Pseudo-multilevel analyses of both the factor structure of S and the SIRE predictive model showed results consistent with the main analyses. Specifically, the factor structure was similar across levels of analysis (states and counties) and within states.

Key words:
general socioeconomic factor, S factor, Japan, prefectures, inequality, intelligence, IQ, cognitive ability, cognitive sociology

Length:
26 pages, 8288 words, 51000 characters (excluding references).

Files:
https://osf.io/cknjr/

External reviewers:
I have no particular recommendations for external reviewers. I am open to suggestions.

Known issues:
- The tables lack borders and are not centered. I have not done so yet because I want to go over the numbers once more time. This means possibly repasting all the tables, wasting my time if I finalize their form now. They should be readable enough for peer review as they are.
The paper "Inequality across US counties: an S factor analysis" is competently done, but I have a few notes and comments in the attached file and below, that might help improve the paper.

1. The version of the paper that I reviewed did not have an introduction, so the introduction for the final paper will hopefully indicate what past research in this area has found and discuss the importance of and/or the need for the present research.

2. The Discussion and Conclusion might have more value if that section highlighted what was learned from the new analyses and/or what previous findings were corroborated. The section mentions results from the paper, but a reader unfamiliar with the literature might not appreciate what about the paper was new.

3. The paper is dense in terms of data presentation. It might be worth considering focusing the main paper on fewer figures and/or tables, and placing some figures and/or tables in an appendix, if these figures and tables are not necessary to understand the main points of the paper (e.g., Table 11 perhaps).

4. The Discussion and Conclusion notes that high-white-percentage counties tend to have lower S scores but that this effect is probably not causal and reflects only the history of these areas; this history explanation is used to justify model specification. But if this "only history" explanation can be said about other correlations in the study, then the paper might benefit from a more thorough discussion of inference issues.
Admin
LJ,

Thank you for your review. The version submitted here and on OSF does have an introduction and has several improvements over the earlier version you read. However, most were stylistic.

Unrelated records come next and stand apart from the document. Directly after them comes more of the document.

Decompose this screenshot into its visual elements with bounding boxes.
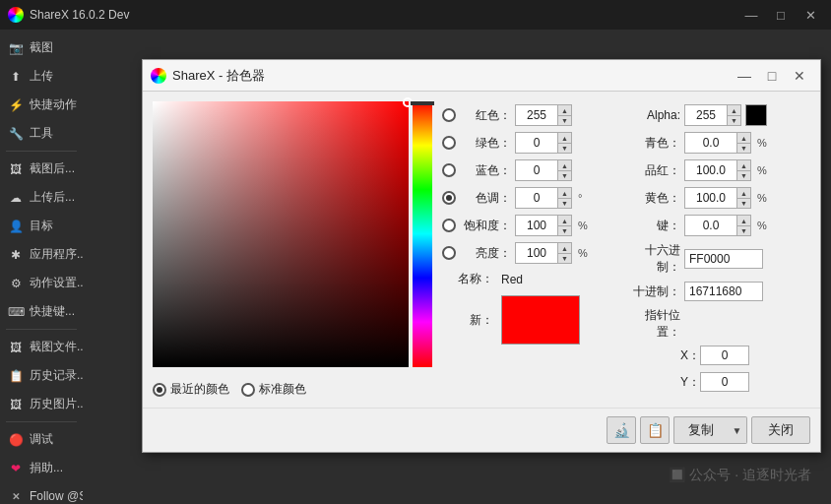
watermark: 🔲 公众号 · 追逐时光者 (669, 467, 811, 484)
sidebar-item-app[interactable]: ✱ 应用程序... (0, 240, 83, 269)
red-spin-up[interactable]: ▲ (557, 105, 571, 115)
brightness-spinners: ▲ ▼ (557, 243, 571, 263)
close-dialog-btn[interactable]: 关闭 (751, 416, 810, 444)
radio-saturation[interactable] (442, 219, 456, 232)
green-spin-up[interactable]: ▲ (557, 133, 571, 143)
radio-standard-dot[interactable] (241, 383, 255, 397)
magenta-spin-down[interactable]: ▼ (736, 170, 750, 180)
alpha-spin-up[interactable]: ▲ (727, 105, 740, 115)
blue-spin-down[interactable]: ▼ (557, 170, 571, 180)
decimal-input[interactable] (684, 282, 763, 301)
brightness-input[interactable] (516, 243, 557, 263)
y-input[interactable] (700, 372, 749, 392)
field-row-blue: 蓝色： ▲ ▼ (442, 157, 623, 184)
hue-slider[interactable] (413, 101, 432, 367)
key-spin-down[interactable]: ▼ (736, 225, 750, 235)
green-spin-down[interactable]: ▼ (557, 143, 571, 153)
yellow-input[interactable] (685, 188, 736, 208)
magenta-input[interactable] (685, 160, 736, 180)
main-title: ShareX 16.0.2 Dev (30, 8, 733, 22)
main-minimize-btn[interactable]: — (738, 5, 764, 25)
radio-standard[interactable]: 标准颜色 (241, 381, 306, 398)
sidebar-item-tools[interactable]: 🔧 工具 (0, 119, 83, 148)
capfiles-icon: 🖼 (8, 340, 24, 355)
sidebar-item-aftercap[interactable]: 🖼 截图后... (0, 155, 83, 183)
sidebar-label-hotkey: 快捷键... (30, 303, 75, 320)
main-close-btn[interactable]: ✕ (798, 5, 823, 25)
hue-input[interactable] (516, 188, 557, 208)
copy-group: 复制 ▼ (673, 416, 747, 444)
paste-btn[interactable]: 📋 (640, 416, 670, 444)
key-spinners: ▲ ▼ (736, 216, 750, 235)
sidebar-item-afterup[interactable]: ☁ 上传后... (0, 183, 83, 212)
sidebar-item-screenshot[interactable]: 📷 截图 (0, 33, 83, 62)
radio-blue[interactable] (442, 163, 456, 177)
sidebar-item-target[interactable]: 👤 目标 (0, 212, 83, 240)
sidebar-item-histimg[interactable]: 🖼 历史图片... (0, 390, 83, 418)
main-window: ShareX 16.0.2 Dev — □ ✕ 📷 截图 ⬆ 上传 ⚡ 快捷动作… (0, 0, 831, 504)
color-options-row: 最近的颜色 标准颜色 (153, 381, 409, 398)
magenta-spin-up[interactable]: ▲ (736, 160, 750, 170)
x-input[interactable] (700, 346, 749, 365)
cyan-unit: % (757, 137, 773, 149)
cyan-input[interactable] (685, 133, 736, 153)
dialog-maximize-btn[interactable]: □ (759, 65, 785, 87)
sidebar-item-upload[interactable]: ⬆ 上传 (0, 62, 83, 91)
radio-red[interactable] (442, 108, 456, 122)
sidebar-item-quickaction[interactable]: ⚡ 快捷动作 (0, 91, 83, 119)
copy-dropdown-btn[interactable]: ▼ (728, 416, 747, 444)
name-row: 名称： Red (442, 267, 623, 291)
dialog-titlebar: ShareX - 拾色器 — □ ✕ (143, 60, 820, 92)
radio-brightness[interactable] (442, 246, 456, 260)
eyedropper-btn[interactable]: 🔬 (607, 416, 636, 444)
yellow-spin-down[interactable]: ▼ (736, 198, 750, 208)
blue-spin-up[interactable]: ▲ (557, 160, 571, 170)
radio-recent-dot[interactable] (153, 383, 166, 397)
dialog-close-btn[interactable]: ✕ (787, 65, 812, 87)
green-input[interactable] (516, 133, 557, 153)
copy-btn[interactable]: 复制 (673, 416, 728, 444)
sidebar-item-debug[interactable]: 🔴 调试 (0, 425, 83, 454)
saturation-spin-down[interactable]: ▼ (557, 225, 571, 235)
brightness-spin-down[interactable]: ▼ (557, 253, 571, 263)
saturation-input[interactable] (516, 216, 557, 235)
gradient-brightness (153, 101, 409, 367)
sidebar-item-action[interactable]: ⚙ 动作设置... (0, 269, 83, 297)
sidebar-item-capfiles[interactable]: 🖼 截图文件... (0, 333, 83, 361)
hue-input-group: ▲ ▼ (515, 187, 572, 209)
blue-input[interactable] (516, 160, 557, 180)
red-spin-down[interactable]: ▼ (557, 115, 571, 125)
alpha-input[interactable] (685, 105, 727, 125)
sidebar-label-capfiles: 截图文件... (30, 339, 83, 355)
alpha-spin-down[interactable]: ▼ (727, 115, 740, 125)
brightness-spin-up[interactable]: ▲ (557, 243, 571, 253)
sidebar-item-follow[interactable]: ✕ Follow @ShareX... (0, 482, 83, 504)
cyan-spin-down[interactable]: ▼ (736, 143, 750, 153)
radio-recent[interactable]: 最近的颜色 (153, 381, 229, 398)
new-label: 新： (442, 312, 493, 329)
sidebar-item-hotkey[interactable]: ⌨ 快捷键... (0, 297, 83, 326)
sidebar-item-donate[interactable]: ❤ 捐助... (0, 454, 83, 482)
main-maximize-btn[interactable]: □ (768, 5, 794, 25)
hue-spin-up[interactable]: ▲ (557, 188, 571, 198)
cursor-x-row: X： (680, 344, 810, 367)
hex-input[interactable] (684, 249, 763, 269)
yellow-spin-up[interactable]: ▲ (736, 188, 750, 198)
decimal-label: 十进制： (629, 284, 680, 300)
sidebar-label-donate: 捐助... (30, 460, 63, 476)
hue-spin-down[interactable]: ▼ (557, 198, 571, 208)
cyan-spin-up[interactable]: ▲ (736, 133, 750, 143)
key-spin-up[interactable]: ▲ (736, 216, 750, 225)
key-label: 键： (629, 218, 680, 234)
gradient-picker[interactable] (153, 101, 409, 367)
main-content: 📷 截图 ⬆ 上传 ⚡ 快捷动作 🔧 工具 🖼 截图后... ☁ (0, 30, 831, 504)
quickaction-icon: ⚡ (8, 97, 24, 113)
key-input[interactable] (685, 216, 736, 235)
dialog-app-icon (151, 68, 166, 84)
radio-hue[interactable] (442, 191, 456, 205)
sidebar-item-history[interactable]: 📋 历史记录... (0, 361, 83, 390)
red-input[interactable] (516, 105, 557, 125)
radio-green[interactable] (442, 136, 456, 150)
saturation-spin-up[interactable]: ▲ (557, 216, 571, 225)
dialog-minimize-btn[interactable]: — (732, 65, 757, 87)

However, it turns out that RCA found a way to estimate cognitive ability for the counties using school district data. This data was not available to me but should be included. This requires that the entire paper is redone with the cognitive ability variable as well. See details on Twitter:

The data:
https://twitter.com/RCAFDM/status/717736004317286401

Cognitive ability x S:
https://twitter.com/RCAFDM/status/717797530554204160

Note that before he posted it, I predicted an r between .60 and .70. He found .69 with weights. :)

This information is pertinent to the current paper. The cognitive sociology model holds that SIRE x S is mediated almost entirely by cognitive ability. This can now be tested.
Admin
Apparently, I had forgotten to upload the latest version (with the introduction etc.). Sorry about that. It is uploaded now.
Emil,

This is a tricky analysis to do because you're trying to film a moving object. If a U.S. county does well socially and economically, it will experience more job growth and become, in general, a more attractive place to live. As a result, there will be an influx of people who have trouble finding work elsewhere, typically in services and construction. So the current demographic makeup of a county reflects its history of job growth, which ultimately reflects its past demographic makeup. These two variables -- current demographic makeup and past demographic makeup -- can be very different.
Admin
LJ,

I have finished the new revision. This adds a bunch of new analyses using the cognitive ability data, as well as new sections dealing with mediation and Jensen's method. This also increased the length to 50 pages, including references.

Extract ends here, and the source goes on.